PCs Harper and Andrew Shaw responded to a report of a stolen quad bike from a property in Stanford Dingley, Berkshire, late on 15 August 2019.
They found their car face to face with the thieves’ Seat Toledo, towing a £10,000 Honda quadbike while driving up a lane.
PC Harper left the police car to chase Cole, who had unhooked the rope between the thieves’ car and the quadbike.
Cole dived into the Seat and Long drove off at more than 40mph, dragging along PC Harper, who was caught in the rope.
He was dragged for more than a mile before he was dislodged and suffered catastrophic injuries as his uniform was stripped away.
Officers found him unconscious and barely alive near the A4 shortly after. He died at the scene.
The Seat was found at the nearby Four Houses Corner caravan site.
The teenagers admitted plotting the quadbike theft and Long pleaded guilty to manslaughter, but all three denied knowing that PC Harper was attached to the rope.
The defence claimed the incident was an unforeseeable “freak event” and Long said he did not see or hear the officer, nor was he alerted by passengers Cole and Bowers that he was there.
The prosecution argued that PC Harper’s 6ft frame and 14 stone weight meant the trio must have known they were dragging him to his death.
Justice Edis said: “Manslaughter cases range greatly in seriousness.
“Sometimes death may be caused by an act of gross carelessness, sometimes it is very close to a case of murder in its seriousness.
“That is so, here.”
PC Harper was in Thames Valley Police’s Roads Policing Unit, and had been due to clock off four hours before the incident took place.
On Friday, his mother Deborah Adlam said: “He died because these defendants chose to steal a quad bike.

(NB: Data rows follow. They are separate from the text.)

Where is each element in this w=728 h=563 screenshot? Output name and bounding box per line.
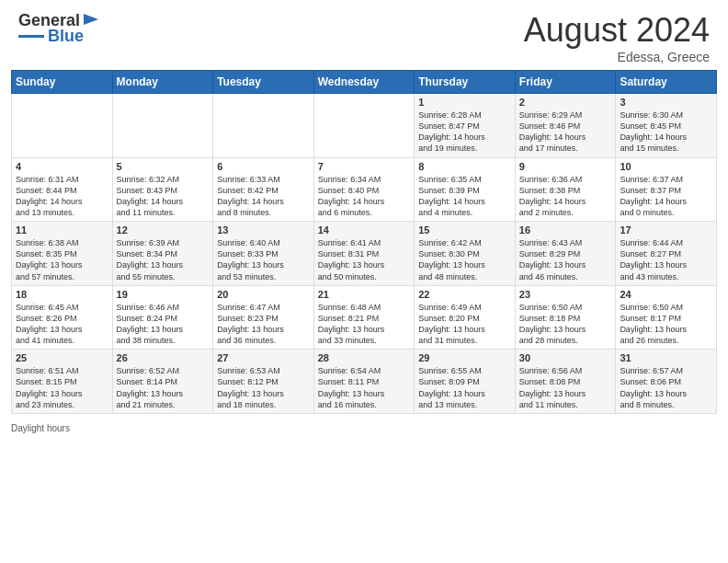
day-number: 12 xyxy=(117,224,210,236)
calendar-cell: 6Sunrise: 6:33 AM Sunset: 8:42 PM Daylig… xyxy=(213,157,314,222)
day-number: 29 xyxy=(418,352,511,363)
day-info: Sunrise: 6:56 AM Sunset: 8:08 PM Dayligh… xyxy=(519,365,612,410)
day-number: 25 xyxy=(16,352,108,363)
day-info: Sunrise: 6:50 AM Sunset: 8:17 PM Dayligh… xyxy=(620,302,712,347)
calendar-cell: 12Sunrise: 6:39 AM Sunset: 8:34 PM Dayli… xyxy=(112,222,213,286)
calendar-cell xyxy=(213,94,314,158)
weekday-header-sunday: Sunday xyxy=(12,71,113,94)
day-info: Sunrise: 6:54 AM Sunset: 8:11 PM Dayligh… xyxy=(318,365,411,410)
daylight-label: Daylight hours xyxy=(11,423,70,433)
day-number: 1 xyxy=(418,97,511,108)
location-subtitle: Edessa, Greece xyxy=(524,50,710,64)
weekday-header-monday: Monday xyxy=(112,71,213,94)
day-number: 31 xyxy=(620,352,712,363)
day-number: 2 xyxy=(519,97,612,108)
day-number: 27 xyxy=(217,352,310,363)
weekday-header-saturday: Saturday xyxy=(616,71,717,94)
logo-blue: Blue xyxy=(48,27,84,46)
calendar-header: SundayMondayTuesdayWednesdayThursdayFrid… xyxy=(12,71,717,94)
calendar-cell: 11Sunrise: 6:38 AM Sunset: 8:35 PM Dayli… xyxy=(12,222,113,286)
day-info: Sunrise: 6:39 AM Sunset: 8:34 PM Dayligh… xyxy=(117,237,210,282)
calendar-wrapper: SundayMondayTuesdayWednesdayThursdayFrid… xyxy=(0,70,728,419)
day-info: Sunrise: 6:29 AM Sunset: 8:46 PM Dayligh… xyxy=(519,109,612,155)
day-info: Sunrise: 6:48 AM Sunset: 8:21 PM Dayligh… xyxy=(318,302,411,347)
day-info: Sunrise: 6:41 AM Sunset: 8:31 PM Dayligh… xyxy=(318,237,411,282)
day-info: Sunrise: 6:35 AM Sunset: 8:39 PM Dayligh… xyxy=(418,174,511,219)
calendar-cell: 5Sunrise: 6:32 AM Sunset: 8:43 PM Daylig… xyxy=(112,157,213,222)
day-number: 4 xyxy=(16,161,108,172)
day-number: 19 xyxy=(117,289,210,300)
calendar-cell: 25Sunrise: 6:51 AM Sunset: 8:15 PM Dayli… xyxy=(12,350,113,414)
calendar-cell xyxy=(313,94,415,158)
day-info: Sunrise: 6:45 AM Sunset: 8:26 PM Dayligh… xyxy=(16,302,108,347)
day-number: 18 xyxy=(16,289,108,300)
day-info: Sunrise: 6:28 AM Sunset: 8:47 PM Dayligh… xyxy=(418,109,511,155)
calendar-cell: 30Sunrise: 6:56 AM Sunset: 8:08 PM Dayli… xyxy=(515,350,616,414)
calendar-cell: 3Sunrise: 6:30 AM Sunset: 8:45 PM Daylig… xyxy=(616,94,717,158)
calendar-cell: 24Sunrise: 6:50 AM Sunset: 8:17 PM Dayli… xyxy=(616,285,717,350)
day-info: Sunrise: 6:55 AM Sunset: 8:09 PM Dayligh… xyxy=(418,365,511,410)
weekday-header-thursday: Thursday xyxy=(415,71,516,94)
calendar-cell: 14Sunrise: 6:41 AM Sunset: 8:31 PM Dayli… xyxy=(313,222,415,286)
weekday-header-wednesday: Wednesday xyxy=(313,71,415,94)
calendar-table: SundayMondayTuesdayWednesdayThursdayFrid… xyxy=(11,70,717,414)
day-number: 10 xyxy=(620,161,712,172)
calendar-cell: 4Sunrise: 6:31 AM Sunset: 8:44 PM Daylig… xyxy=(12,157,113,222)
day-info: Sunrise: 6:51 AM Sunset: 8:15 PM Dayligh… xyxy=(16,365,108,410)
calendar-cell: 17Sunrise: 6:44 AM Sunset: 8:27 PM Dayli… xyxy=(616,222,717,286)
day-number: 26 xyxy=(117,352,210,363)
calendar-cell: 10Sunrise: 6:37 AM Sunset: 8:37 PM Dayli… xyxy=(616,157,717,222)
page-header: General Blue August 2024 Edessa, Greece xyxy=(0,0,728,70)
day-info: Sunrise: 6:38 AM Sunset: 8:35 PM Dayligh… xyxy=(16,237,108,282)
svg-marker-0 xyxy=(84,14,98,25)
day-number: 11 xyxy=(16,224,108,236)
calendar-cell: 1Sunrise: 6:28 AM Sunset: 8:47 PM Daylig… xyxy=(415,94,516,158)
calendar-cell: 20Sunrise: 6:47 AM Sunset: 8:23 PM Dayli… xyxy=(213,285,314,350)
day-info: Sunrise: 6:34 AM Sunset: 8:40 PM Dayligh… xyxy=(318,174,411,219)
day-info: Sunrise: 6:30 AM Sunset: 8:45 PM Dayligh… xyxy=(620,109,712,155)
day-number: 21 xyxy=(318,289,411,300)
day-info: Sunrise: 6:47 AM Sunset: 8:23 PM Dayligh… xyxy=(217,302,310,347)
day-number: 15 xyxy=(418,224,511,236)
calendar-cell: 23Sunrise: 6:50 AM Sunset: 8:18 PM Dayli… xyxy=(515,285,616,350)
calendar-cell: 16Sunrise: 6:43 AM Sunset: 8:29 PM Dayli… xyxy=(515,222,616,286)
day-number: 6 xyxy=(217,161,310,172)
month-year-title: August 2024 xyxy=(524,11,710,50)
calendar-cell: 27Sunrise: 6:53 AM Sunset: 8:12 PM Dayli… xyxy=(213,350,314,414)
title-block: August 2024 Edessa, Greece xyxy=(524,11,710,64)
day-info: Sunrise: 6:50 AM Sunset: 8:18 PM Dayligh… xyxy=(519,302,612,347)
calendar-cell: 13Sunrise: 6:40 AM Sunset: 8:33 PM Dayli… xyxy=(213,222,314,286)
day-number: 7 xyxy=(318,161,411,172)
day-info: Sunrise: 6:40 AM Sunset: 8:33 PM Dayligh… xyxy=(217,237,310,282)
calendar-cell: 19Sunrise: 6:46 AM Sunset: 8:24 PM Dayli… xyxy=(112,285,213,350)
day-info: Sunrise: 6:52 AM Sunset: 8:14 PM Dayligh… xyxy=(117,365,210,410)
calendar-cell: 8Sunrise: 6:35 AM Sunset: 8:39 PM Daylig… xyxy=(415,157,516,222)
day-info: Sunrise: 6:36 AM Sunset: 8:38 PM Dayligh… xyxy=(519,174,612,219)
day-number: 8 xyxy=(418,161,511,172)
weekday-header-tuesday: Tuesday xyxy=(213,71,314,94)
day-number: 14 xyxy=(318,224,411,236)
day-number: 17 xyxy=(620,224,712,236)
day-number: 5 xyxy=(117,161,210,172)
logo-flag-icon xyxy=(82,12,100,30)
calendar-cell: 22Sunrise: 6:49 AM Sunset: 8:20 PM Dayli… xyxy=(415,285,516,350)
weekday-header-friday: Friday xyxy=(515,71,616,94)
calendar-cell: 18Sunrise: 6:45 AM Sunset: 8:26 PM Dayli… xyxy=(12,285,113,350)
calendar-cell: 15Sunrise: 6:42 AM Sunset: 8:30 PM Dayli… xyxy=(415,222,516,286)
calendar-cell xyxy=(12,94,113,158)
calendar-cell: 2Sunrise: 6:29 AM Sunset: 8:46 PM Daylig… xyxy=(515,94,616,158)
calendar-cell: 21Sunrise: 6:48 AM Sunset: 8:21 PM Dayli… xyxy=(313,285,415,350)
day-info: Sunrise: 6:46 AM Sunset: 8:24 PM Dayligh… xyxy=(117,302,210,347)
day-info: Sunrise: 6:33 AM Sunset: 8:42 PM Dayligh… xyxy=(217,174,310,219)
day-number: 9 xyxy=(519,161,612,172)
calendar-cell: 29Sunrise: 6:55 AM Sunset: 8:09 PM Dayli… xyxy=(415,350,516,414)
day-number: 13 xyxy=(217,224,310,236)
day-number: 30 xyxy=(519,352,612,363)
logo: General Blue xyxy=(18,11,100,46)
day-number: 16 xyxy=(519,224,612,236)
day-number: 22 xyxy=(418,289,511,300)
calendar-cell: 31Sunrise: 6:57 AM Sunset: 8:06 PM Dayli… xyxy=(616,350,717,414)
day-info: Sunrise: 6:53 AM Sunset: 8:12 PM Dayligh… xyxy=(217,365,310,410)
day-info: Sunrise: 6:37 AM Sunset: 8:37 PM Dayligh… xyxy=(620,174,712,219)
calendar-cell: 28Sunrise: 6:54 AM Sunset: 8:11 PM Dayli… xyxy=(313,350,415,414)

“My family and I feel broken – can you imagine a loved one dying with such indignity?
“He was our first-born child and he has been ripped from me.

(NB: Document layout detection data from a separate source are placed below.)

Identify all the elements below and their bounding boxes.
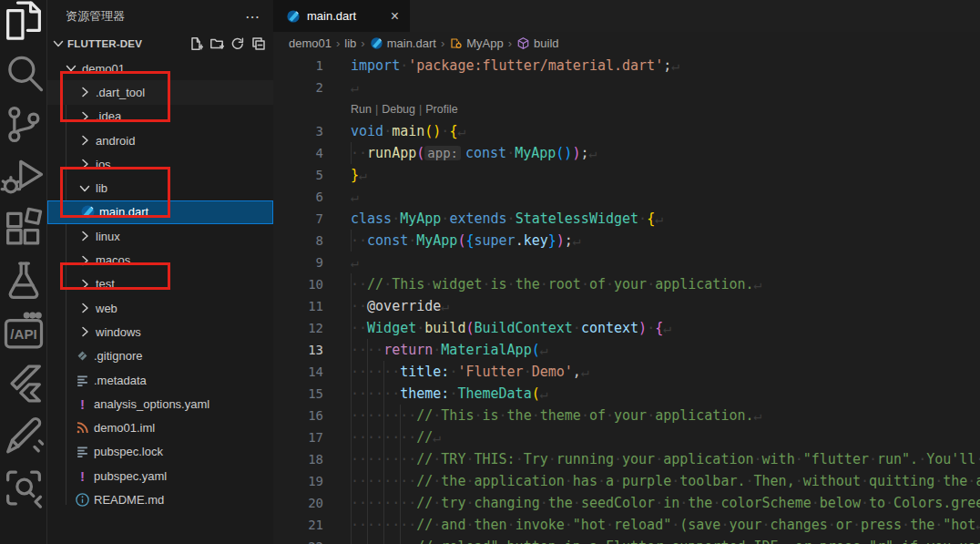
tree-item-windows[interactable]: windows xyxy=(47,320,273,344)
tree-item-label: pubspec.yaml xyxy=(94,469,167,483)
breadcrumb-item-demo01[interactable]: demo01 xyxy=(289,36,332,50)
tree-item-README.md[interactable]: README.md xyxy=(47,488,273,511)
tree-item-label: android xyxy=(96,134,135,148)
tree-item-label: windows xyxy=(96,325,141,339)
tree-item-analysis_options.yaml[interactable]: !analysis_options.yaml xyxy=(47,392,273,416)
tree-item-web[interactable]: web xyxy=(47,296,273,320)
eol-mark: ↵ xyxy=(663,320,671,336)
dart-icon xyxy=(370,36,383,50)
search-icon[interactable] xyxy=(0,46,47,98)
line-number: 4 xyxy=(273,142,323,164)
tree-item-demo01[interactable]: demo01 xyxy=(47,56,273,80)
more-actions-icon[interactable]: ⋯ xyxy=(245,8,260,26)
code-line-15: 15······theme:·ThemeData(↵ xyxy=(273,383,980,405)
explorer-icon[interactable] xyxy=(0,0,47,46)
chevron-right-icon xyxy=(77,157,92,171)
codelens-profile-link[interactable]: Profile xyxy=(425,103,457,116)
codelens-run-link[interactable]: Run xyxy=(351,103,372,116)
eol-mark: ↵ xyxy=(581,364,589,380)
tab-main-dart[interactable]: main.dart × xyxy=(273,0,410,32)
search-editor-icon[interactable] xyxy=(0,462,47,514)
code-line-11: 11··@override↵ xyxy=(273,295,980,317)
breadcrumb-separator: › xyxy=(336,36,340,50)
tree-item-label: demo01 xyxy=(82,62,125,76)
tree-item-.idea[interactable]: .idea xyxy=(47,105,273,128)
tree-item-demo01.iml[interactable]: demo01.iml xyxy=(47,416,273,439)
code-line-22: 22········//·reload"·button·in·a·Flutter… xyxy=(273,536,980,544)
chevron-down-icon xyxy=(64,61,78,76)
line-number: 14 xyxy=(273,361,323,383)
code-line-7: 7class·MyApp·extends·StatelessWidget·{↵ xyxy=(273,208,980,230)
workspace-section-header[interactable]: FLUTTER-DEV xyxy=(47,33,273,55)
tree-item-macos[interactable]: macos xyxy=(47,248,273,272)
breadcrumb-item-main.dart[interactable]: main.dart xyxy=(370,36,436,50)
new-folder-icon[interactable] xyxy=(209,36,224,51)
line-number: 8 xyxy=(273,230,323,251)
tab-close-icon[interactable]: × xyxy=(389,8,401,25)
code-line-20: 20········//·try·changing·the·seedColor·… xyxy=(273,492,980,514)
code-line-10: 10··//·This·widget·is·the·root·of·your·a… xyxy=(273,273,980,295)
new-file-icon[interactable] xyxy=(189,36,203,51)
line-number: 9 xyxy=(273,251,323,273)
breadcrumb-separator: › xyxy=(361,36,364,50)
eol-mark: ↵ xyxy=(540,342,548,358)
sidebar-title: 资源管理器 xyxy=(66,8,245,25)
tree-item-label: lib xyxy=(96,181,107,195)
line-number: 21 xyxy=(273,514,323,536)
codelens-debug-link[interactable]: Debug xyxy=(382,103,415,116)
code-editor[interactable]: 1import·'package:flutter/material.dart';… xyxy=(273,55,980,544)
source-control-icon[interactable] xyxy=(0,98,47,150)
code-line-14: 14······title:·'Flutter·Demo',↵ xyxy=(273,361,980,383)
breadcrumb-item-lib[interactable]: lib xyxy=(344,36,356,50)
code-line-5: 5}↵ xyxy=(273,164,980,186)
flutter-icon[interactable] xyxy=(0,358,47,410)
eol-mark: ↵ xyxy=(457,123,465,139)
lines-file-icon xyxy=(75,373,90,388)
line-number: 7 xyxy=(273,208,323,230)
tree-item-main.dart[interactable]: main.dart xyxy=(47,200,273,224)
collapse-all-icon[interactable] xyxy=(251,36,266,51)
tree-item-android[interactable]: android xyxy=(47,128,273,152)
breadcrumb: demo01›lib›main.dart›MyApp›build xyxy=(273,32,980,55)
line-number: 2 xyxy=(273,77,323,98)
code-line-13: 13····return·MaterialApp(↵ xyxy=(273,339,980,361)
tree-item-.dart_tool[interactable]: .dart_tool xyxy=(47,80,273,104)
tree-item-label: README.md xyxy=(94,493,164,507)
tree-item-lib[interactable]: lib xyxy=(47,176,273,200)
tree-item-pubspec.yaml[interactable]: !pubspec.yaml xyxy=(47,464,273,488)
svg-text:/API: /API xyxy=(10,326,36,342)
tree-item-label: .dart_tool xyxy=(96,86,145,99)
chevron-right-icon xyxy=(77,109,92,124)
line-number: 6 xyxy=(273,186,323,208)
line-number: 5 xyxy=(273,164,323,186)
api-client-icon[interactable]: /API xyxy=(0,306,47,358)
activity-bar: /API xyxy=(0,0,47,544)
tree-item-label: macos xyxy=(96,253,130,267)
edit-pen-icon[interactable] xyxy=(0,410,47,462)
run-debug-icon[interactable] xyxy=(0,150,47,202)
tree-item-ios[interactable]: ios xyxy=(47,152,273,176)
chevron-right-icon xyxy=(77,229,92,243)
code-line-2: 2↵ xyxy=(273,77,980,98)
tab-label: main.dart xyxy=(307,9,389,23)
eol-mark: ↵ xyxy=(754,276,762,293)
line-number: 10 xyxy=(273,273,323,295)
test-beaker-icon[interactable] xyxy=(0,254,47,306)
tree-item-linux[interactable]: linux xyxy=(47,224,273,248)
tree-item-label: test xyxy=(96,277,115,291)
eol-mark: ↵ xyxy=(754,407,762,424)
sidebar-header: 资源管理器 ⋯ xyxy=(47,0,273,33)
breadcrumb-item-build[interactable]: build xyxy=(516,36,558,50)
tab-bar: main.dart × xyxy=(273,0,980,32)
code-line-1: 1import·'package:flutter/material.dart';… xyxy=(273,55,980,77)
inlay-hint: app: xyxy=(424,146,461,160)
line-number: 12 xyxy=(273,317,323,339)
tree-item-.metadata[interactable]: .metadata xyxy=(47,368,273,392)
extensions-icon[interactable] xyxy=(0,202,47,254)
tree-item-test[interactable]: test xyxy=(47,272,273,296)
tree-item-.gitignore[interactable]: .gitignore xyxy=(47,344,273,368)
refresh-icon[interactable] xyxy=(230,36,245,51)
breadcrumb-item-MyApp[interactable]: MyApp xyxy=(449,36,503,50)
code-line-19: 19········//·the·application·has·a·purpl… xyxy=(273,470,980,492)
tree-item-pubspec.lock[interactable]: pubspec.lock xyxy=(47,440,273,464)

“I haven’t been able to work for fear of breaking down, my mind just isn’t in the right place, my anxiety is overpowering.

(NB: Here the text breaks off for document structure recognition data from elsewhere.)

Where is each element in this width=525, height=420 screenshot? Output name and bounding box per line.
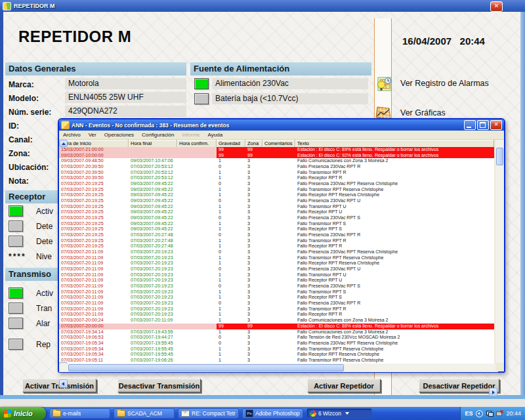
- event-row[interactable]: 07/03/2007-20:11:0907/03/2007-20:19:2303…: [59, 249, 494, 255]
- event-row[interactable]: 07/03/2007-20:00:009999Estación : El dis…: [59, 324, 494, 329]
- desactivar-repetidor-button[interactable]: Desactivar Repetidor: [419, 379, 499, 392]
- event-row[interactable]: 07/03/2007-20:11:0907/03/2007-20:19:2303…: [59, 266, 494, 272]
- events-dialog-titlebar[interactable]: ANN - Eventos - No confirmada : 383 - Re…: [59, 119, 504, 131]
- link-ver-registro-alarmas[interactable]: Ver Registro de Alarmas: [400, 79, 489, 88]
- event-row[interactable]: 07/03/2007-20:19:2507/03/2007-20:27:4803…: [59, 232, 494, 238]
- app-titlebar[interactable]: REPETIDOR M: [0, 0, 525, 12]
- event-cell-hora-final: 07/03/2007-20:53:12: [129, 175, 177, 181]
- event-row[interactable]: 07/03/2007-20:11:0907/03/2007-20:19:2313…: [59, 289, 494, 295]
- event-row[interactable]: 07/03/2007-19:05:3407/03/2007-19:55:4503…: [59, 341, 494, 346]
- event-row[interactable]: 07/03/2007-20:00:2407/03/2007-20:11:0913…: [59, 318, 494, 324]
- event-row[interactable]: 07/03/2007-20:19:2509/03/2007-09:45:2203…: [59, 181, 494, 187]
- activar-repetidor-button[interactable]: Activar Repetidor: [307, 379, 381, 392]
- alarm-log-icon[interactable]: [375, 75, 392, 93]
- menu-ver[interactable]: Ver: [85, 131, 100, 139]
- event-row[interactable]: 15/03/2007-21:00:009999Estación : El dis…: [59, 147, 494, 153]
- event-row[interactable]: 07/03/2007-20:19:2507/03/2007-20:27:4813…: [59, 238, 494, 244]
- scroll-up-button[interactable]: [59, 140, 68, 147]
- event-row[interactable]: 07/03/2007-20:11:0907/03/2007-20:19:2303…: [59, 301, 494, 306]
- events-list[interactable]: 15/03/2007-21:00:009999Estación : El dis…: [59, 147, 494, 364]
- taskbar-item-scada-acm[interactable]: SCADA_ACM: [114, 408, 175, 419]
- event-cell-hora-inicio: 07/03/2007-20:11:09: [59, 301, 129, 306]
- start-button[interactable]: Inicio: [0, 407, 46, 420]
- col-gravedad[interactable]: Gravedad: [217, 140, 245, 147]
- event-row[interactable]: 07/03/2007-19:34:1407/03/2007-19:43:5513…: [59, 329, 494, 335]
- col-hora-inicio[interactable]: Hora de inicio: [59, 140, 129, 147]
- event-row[interactable]: 09/03/2007-09:48:5009/03/2007-10:47:0613…: [59, 158, 494, 164]
- event-row[interactable]: 07/03/2007-20:11:0907/03/2007-20:19:2313…: [59, 272, 494, 278]
- event-row[interactable]: 07/03/2007-19:05:3407/03/2007-19:55:4513…: [59, 352, 494, 358]
- event-row[interactable]: 07/03/2007-19:06:5307/03/2007-19:44:2703…: [59, 335, 494, 341]
- event-row[interactable]: 07/03/2007-20:19:2509/03/2007-09:45:2213…: [59, 187, 494, 193]
- event-cell-gravedad: 99: [217, 153, 245, 159]
- desactivar-transmision-button[interactable]: Desactivar Transmisión: [117, 379, 201, 392]
- vertical-scrollbar-track[interactable]: [495, 140, 504, 364]
- event-cell-gravedad: 1: [217, 261, 245, 266]
- event-cell-hora-confirm: [177, 175, 217, 181]
- scroll-right-button[interactable]: [489, 388, 497, 396]
- event-row[interactable]: 07/03/2007-20:19:2509/03/2007-09:45:2203…: [59, 215, 494, 221]
- event-row[interactable]: 07/03/2007-20:11:0907/03/2007-20:19:2313…: [59, 295, 494, 301]
- event-cell-hora-inicio: 07/03/2007-20:19:25: [59, 192, 129, 198]
- event-row[interactable]: 07/03/2007-20:11:0907/03/2007-20:19:2313…: [59, 261, 494, 266]
- event-row[interactable]: 07/03/2007-19:05:3407/03/2007-19:55:4513…: [59, 346, 494, 352]
- event-cell-gravedad: 99: [217, 324, 245, 329]
- tray-chevron-icon[interactable]: [476, 410, 483, 417]
- event-row[interactable]: 07/03/2007-19:05:1107/03/2007-19:06:2613…: [59, 358, 494, 364]
- event-row[interactable]: 07/03/2007-20:11:0907/03/2007-20:19:2313…: [59, 312, 494, 318]
- event-row[interactable]: 07/03/2007-20:19:2509/03/2007-09:45:2203…: [59, 198, 494, 204]
- label-bateria-baja: Batería baja (<10.7Vcc): [212, 93, 368, 104]
- dialog-minimize-button[interactable]: [464, 120, 476, 130]
- menu-ayuda[interactable]: Ayuda: [204, 131, 227, 139]
- event-cell-texto: Fallo Comunicaciones con Zona 3 Moiresa …: [295, 329, 494, 335]
- event-row[interactable]: 07/03/2007-20:19:2509/03/2007-09:45:2213…: [59, 226, 494, 232]
- event-row[interactable]: 07/03/2007-20:19:2509/03/2007-09:45:2213…: [59, 192, 494, 198]
- event-row[interactable]: 07/03/2007-20:11:0907/03/2007-20:19:2313…: [59, 306, 494, 312]
- menu-configuracion[interactable]: Configuración: [138, 131, 178, 139]
- menu-archivo[interactable]: Archivo: [59, 131, 85, 139]
- dialog-maximize-button[interactable]: [477, 120, 489, 130]
- language-indicator[interactable]: ES: [465, 410, 472, 417]
- event-cell-hora-final: 07/03/2007-20:27:48: [129, 243, 177, 249]
- network-disconnected-icon[interactable]: [496, 411, 503, 416]
- event-cell-texto: Fallo Transmisor RPT R: [295, 238, 494, 244]
- taskbar-item-photoshop[interactable]: Ps Adobe Photoshop: [242, 408, 303, 419]
- col-hora-confirm[interactable]: Hora confirm.: [177, 140, 217, 147]
- taskbar-item-emails[interactable]: e-mails: [49, 408, 110, 419]
- dialog-close-button[interactable]: [490, 120, 502, 130]
- col-texto[interactable]: Texto: [295, 140, 494, 147]
- event-cell-texto: Fallo Presencia 230Vac RPT R: [295, 301, 494, 306]
- col-zona[interactable]: Zona: [245, 140, 262, 147]
- event-cell-zona: 3: [245, 226, 262, 232]
- event-row[interactable]: 07/03/2007-20:39:5007/03/2007-20:53:1213…: [59, 170, 494, 176]
- event-row[interactable]: 07/03/2007-20:19:2509/03/2007-09:45:2213…: [59, 209, 494, 215]
- event-cell-zona: 3: [245, 329, 262, 335]
- event-row[interactable]: 07/03/2007-20:11:0907/03/2007-20:19:2313…: [59, 255, 494, 261]
- link-ver-graficas[interactable]: Ver Gráficas: [400, 108, 446, 117]
- event-cell-hora-final: 07/03/2007-20:11:09: [129, 318, 177, 324]
- event-row[interactable]: 07/03/2007-20:39:5007/03/2007-20:53:1203…: [59, 164, 494, 170]
- horizontal-scrollbar-thumb[interactable]: [68, 364, 344, 371]
- event-row[interactable]: 07/03/2007-20:11:0907/03/2007-20:19:2313…: [59, 278, 494, 284]
- taskbar-item-wizcon[interactable]: 6 Wizcon: [306, 408, 372, 419]
- event-cell-gravedad: 1: [217, 272, 245, 278]
- taskbar-item-email-message[interactable]: RE: Compact Tetra q...: [178, 408, 239, 419]
- app-close-button[interactable]: ✕: [490, 1, 503, 12]
- event-cell-gravedad: 0: [217, 232, 245, 238]
- network-icon[interactable]: [486, 411, 493, 416]
- event-row[interactable]: 07/03/2007-20:19:2507/03/2007-20:27:4813…: [59, 243, 494, 249]
- event-row[interactable]: 09/03/2007-10:00:009999Estación : El dis…: [59, 153, 494, 159]
- event-cell-hora-final: [129, 153, 177, 159]
- event-row[interactable]: 07/03/2007-20:39:5007/03/2007-20:53:1213…: [59, 175, 494, 181]
- event-row[interactable]: 07/03/2007-20:19:2509/03/2007-09:45:2213…: [59, 221, 494, 227]
- chevron-down-icon[interactable]: [345, 412, 349, 415]
- vertical-scrollbar-thumb[interactable]: [496, 148, 503, 165]
- event-row[interactable]: 07/03/2007-20:11:0907/03/2007-20:19:2303…: [59, 284, 494, 289]
- col-hora-final[interactable]: Hora final: [129, 140, 177, 147]
- menu-operaciones[interactable]: Operaciones: [100, 131, 138, 139]
- scroll-left-button[interactable]: [59, 379, 68, 388]
- col-comentarios[interactable]: Comentarios: [262, 140, 295, 147]
- event-cell-texto: Fallo Receptor RPT Reserva Christophe: [295, 192, 494, 198]
- event-row[interactable]: 07/03/2007-20:19:2509/03/2007-09:45:2213…: [59, 204, 494, 210]
- event-cell-hora-inicio: 07/03/2007-19:05:34: [59, 352, 129, 358]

“I hardly sleep… I have no motivation or even daily routine – chores or cooking a meal, it just feels pointless now.”
His wife said previously PC Harper was a “a gentle giant with a heart of gold... our superman, our bodyguard, our light in the dark”.
Reacting to the jury’s decision to clear the three of murder, Lissie Harper said she was “utterly shocked and appalled” at the decision.
“I now have my own life sentence to bear and believe me when I say it will be a lot more painful, soul destroying and painful journey than anyone facing a meagre number of years in prison will experience.”
She wrote to Boris Johnson, home secretary Priti Patel and former Labour home secretary Lord David Blunkett urging them and others “to right such a despicable wrong for our country”.
Prosecutor Jonathan Polnay told the Old Bailey that Long has previous convictions for battery and being drunk in a public place, while Bowers has three convictions for five offences, including sexual assault and causing intentional harm or distress which was racially aggravated.
The judge described the three as “young, unintelligent but professional criminals” and none had “any real education”, and said they had been “taken out of school far too young”.
He added: “I reject the contention that any of you has shown remorse.”
Long’s barrister said he had genuine remorse for killing PC Harper.